DATA FOR THE TASK:
● ● ● ● ●
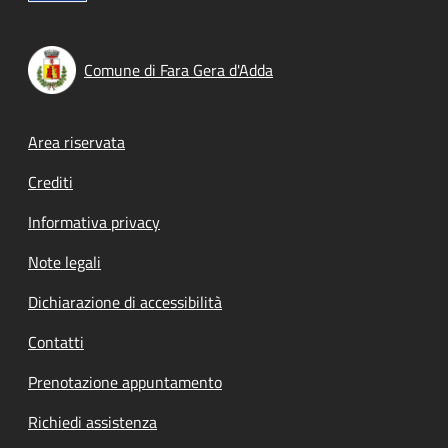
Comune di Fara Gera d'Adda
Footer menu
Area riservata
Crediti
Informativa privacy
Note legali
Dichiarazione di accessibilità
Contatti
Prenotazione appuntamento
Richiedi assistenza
● ● ● ● ●
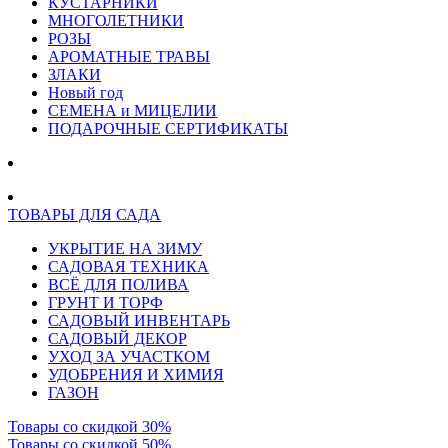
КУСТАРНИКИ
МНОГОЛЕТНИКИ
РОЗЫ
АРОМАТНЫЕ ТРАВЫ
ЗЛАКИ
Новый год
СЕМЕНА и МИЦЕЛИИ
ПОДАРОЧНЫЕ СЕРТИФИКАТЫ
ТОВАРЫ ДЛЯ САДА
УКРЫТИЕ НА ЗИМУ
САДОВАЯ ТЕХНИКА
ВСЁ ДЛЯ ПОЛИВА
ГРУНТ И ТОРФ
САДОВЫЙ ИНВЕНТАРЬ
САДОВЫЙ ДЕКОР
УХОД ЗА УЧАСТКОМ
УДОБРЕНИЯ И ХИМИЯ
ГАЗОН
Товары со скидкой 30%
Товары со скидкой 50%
● ● ● ● ●
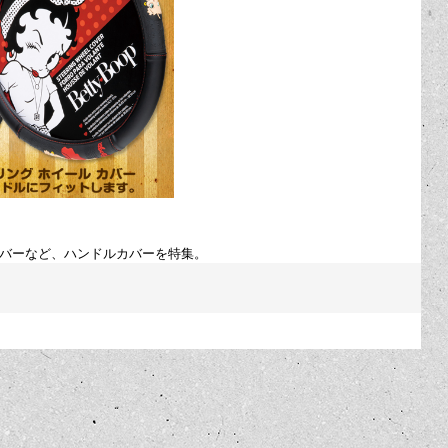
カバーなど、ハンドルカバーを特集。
● ● ● ● ●
EXERCISE OBJECTIVE: Could you return exactly the stretch of the data above that starts at the line with "ВСЁ ДЛЯ ПОЛИВА" and ends at the line with "Товары со скидкой 50%", both lines included?

RESULT:
ВСЁ ДЛЯ ПОЛИВА
ГРУНТ И ТОРФ
САДОВЫЙ ИНВЕНТАРЬ
САДОВЫЙ ДЕКОР
УХОД ЗА УЧАСТКОМ
УДОБРЕНИЯ И ХИМИЯ
ГАЗОН
Товары со скидкой 30%
Товары со скидкой 50%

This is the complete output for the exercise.